Beim Umgang mit Behörden kann der Verein zur Erfüllung von Wünschen Sterbender ebenfalls aktiv werden. In diesem Jahr verhalf er einer schwer an Krebs erkrankten Frau, der die Haare ausgefallen waren, zu einer Perücke und führte dazu zähe Verhandlungen, weil die Krankenkasse wegen eines formellen Fehlers, den die Patientin angeblich gemacht hatte, zunächst ihren Anteil nicht bezahlen wollte. Erst als der Verein mit einer Klage vor dem Sozialgericht drohte, wurde der Kostenanteil übernommen. Den Rest zahlte der Verein für die Krebskranke. Diese Verhandlungen hätte die kranke Frau nie führen können.

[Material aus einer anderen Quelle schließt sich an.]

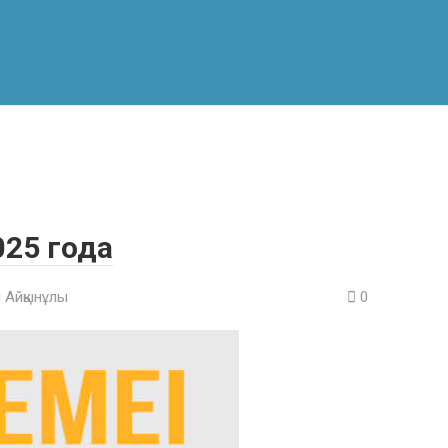
025 года
 Айқынұлы
0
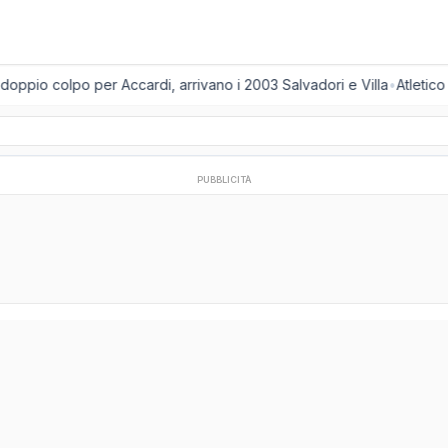
ppio colpo per Accardi, arrivano i 2003 Salvadori e Villa
•
Atletico 
PUBBLICITÀ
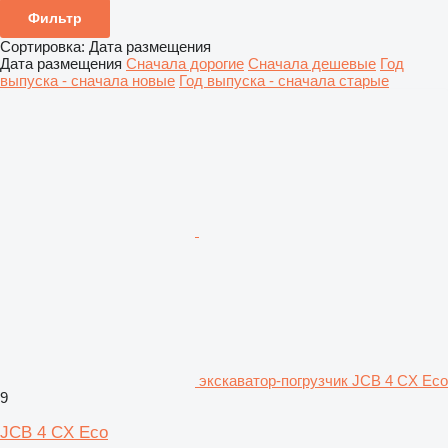
Фильтр
Сортировка
:
Дата размещения
Дата размещения
Сначала дорогие
Сначала дешевые
Год
выпуска - сначала новые
Год выпуска - сначала старые
экскаватор-погрузчик JCB 4 CX Eco
9
JCB 4 CX Eco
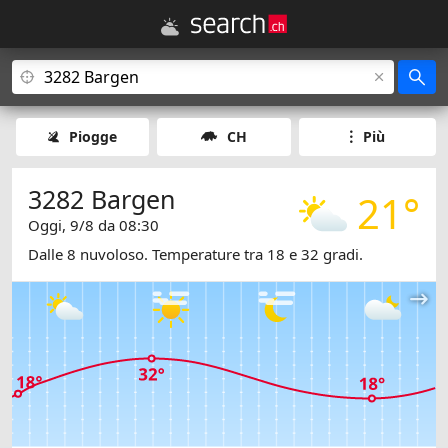
Piogge
CH
Più
3282 Bargen
21°
Oggi, 9/8 da 08:30
Dalle 8 nuvoloso. Temperature tra 18 e 32 gradi.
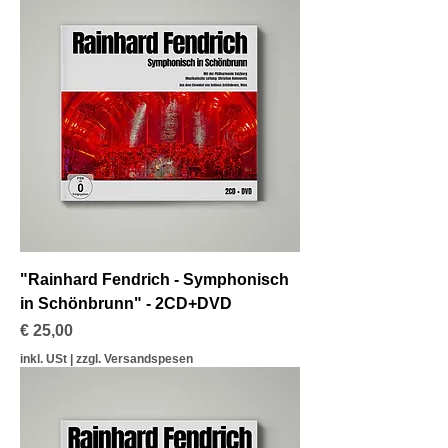
"Rainhard Fendrich - Symphonisch
in Schönbrunn" - 2CD+DVD
Preis
€ 25,00
inkl. USt
|
zzgl. Versandspesen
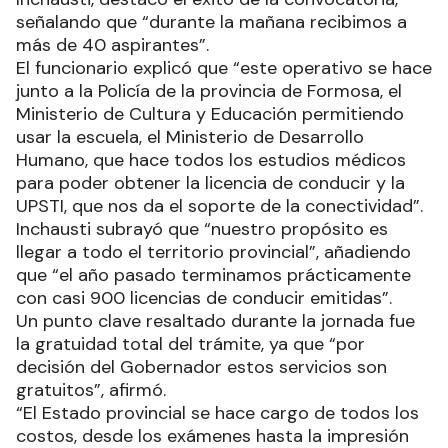
señalando que “durante la mañana recibimos a
más de 40 aspirantes”.
El funcionario explicó que “este operativo se hace
junto a la Policía de la provincia de Formosa, el
Ministerio de Cultura y Educación permitiendo
usar la escuela, el Ministerio de Desarrollo
Humano, que hace todos los estudios médicos
para poder obtener la licencia de conducir y la
UPSTI, que nos da el soporte de la conectividad”.
Inchausti subrayó que “nuestro propósito es
llegar a todo el territorio provincial”, añadiendo
que “el año pasado terminamos prácticamente
con casi 900 licencias de conducir emitidas”.
Un punto clave resaltado durante la jornada fue
la gratuidad total del trámite, ya que “por
decisión del Gobernador estos servicios son
gratuitos”, afirmó.
“El Estado provincial se hace cargo de todos los
costos, desde los exámenes hasta la impresión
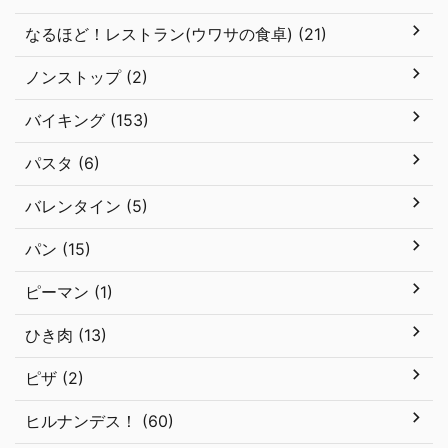
なるほど！レストラン(ウワサの食卓) (21)
ノンストップ (2)
バイキング (153)
パスタ (6)
バレンタイン (5)
パン (15)
ピーマン (1)
ひき肉 (13)
ピザ (2)
ヒルナンデス！ (60)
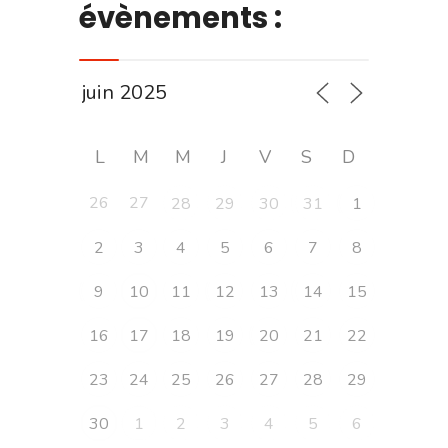
évènements :
L
M
M
J
V
S
D
26
27
28
29
30
31
1
2
3
4
5
6
7
8
9
10
11
12
13
14
15
16
17
18
19
20
21
22
23
24
25
26
27
28
29
30
1
2
3
4
5
6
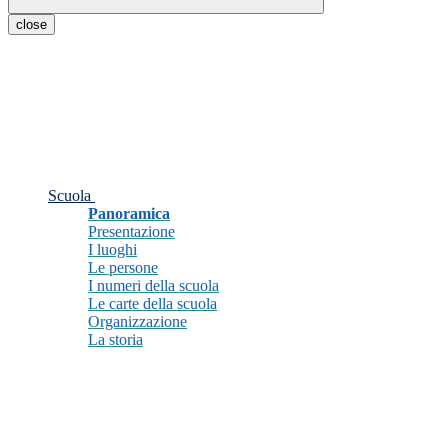
close
Scuola
Panoramica
Presentazione
I luoghi
Le persone
I numeri della scuola
Le carte della scuola
Organizzazione
La storia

Der Wunsch einer anderen Frau war, einmal baden zu dürfen, weil sie in ihrer Wohnung weder Wanne noch Dusche hat. Der Verein organisierte eine Fahrt in eine Einrichtung mit einer Pflegebadewanne. Dort erhielt die Frau ein Wellnessbad mit Kerzen und ätherischen Ölen und dazu noch ein Mittagessen.
Das sind nur zwei Wünsche. Der Verein könnte noch mehr erfüllen. Doch die Schwellenangst, sich zu melden, ist bei vielen Menschen groß, weiß Corinna Funk. "Wir könnten noch viel umfangreicher tätig werden", ergänzt Anja Broß. Der Verein habe ein Vermögen angesammelt, das dies ermögliche. Er finanziert sich einzig und allein über die Mitgliedsbeiträge und Spenden.
Als Hauptsponsor hat der Verein seit diesem Jahr die Rockgruppe Blue Stuff. Die spendet den Erlös ihrer Rock-Oldies-Night. Dafür helfen die Mitglieder des Vereins beim Aufbau und bei der Tombola. Fragt man Anja Broß und Corinna Funk nach der Motivation für ihre aufopfernde Arbeit für schwerstkranke Menschen, sagen sie ohne zu zögern: "Das ist richtige Erfüllung für uns. Das gibt uns auch was."